Le RBG pourrait permettre au gouvernement de justifier l’arrêt, la réduction ou la tarification de programmes comme l’aide sociale, le soutien aux aînés, les services de garderies, les logements sociaux ou les prestations pour contraintes à l’emploi. De nombreux intervenants communautaires craignent que le projet serve d’excuse au gouvernement pour justifier un désinvestissement dans les programmes sociaux.
Un récent rapport de l’OCDE, pourtant un club sélect de pays riches, affirme que le RBG risque même d’augmenter la pauvreté de 1%. Leur calcul vient d’un scénario où les gouvernements des 35 pays membres de l’OCDE remplaceraient les bénéfices sociaux et les réductions d’impôts pour les moins de 65 ans par le RBG.
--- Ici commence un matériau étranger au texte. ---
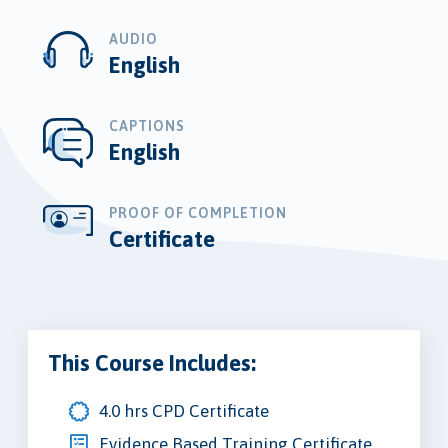
AUDIO
English
CAPTIONS
English
PROOF OF COMPLETION
Certificate
This Course Includes:
4.0 hrs CPD Certificate
Evidence Based Training Certificate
Sans un renforcement parallèle des politiques sociales, le RBG pourrait se retrouver à n’être qu’une subvention détournée au privé. En effet, si la mesure ne s’accompagne pas d’une hausse du salaire minimum (comme adopté dans le dernier budget de l’Ontario), les entreprises perdront tout incitatif à augmenter le salaire de leurs employés, puisque le revenus seraient comblés de toute façon par le gouvernement.
Très souvent, les gouvernements réduisent (ou pourraient réduire) la pauvreté plus efficacement et de manière plus ciblée en instaurant des politiques sociales et un système de redistribution plus progressif.
En résumé, le RBG est une bonne politique seulement s’il remplace avantageusement l’aide sociale et s’il s’accompagne d’une hausse du salaire minimum à 15$, de restructuration du système de santé, de construction de logements sociaux et d’une gratuité scolaire, comme proposé, par exemple, par Québec solidaire.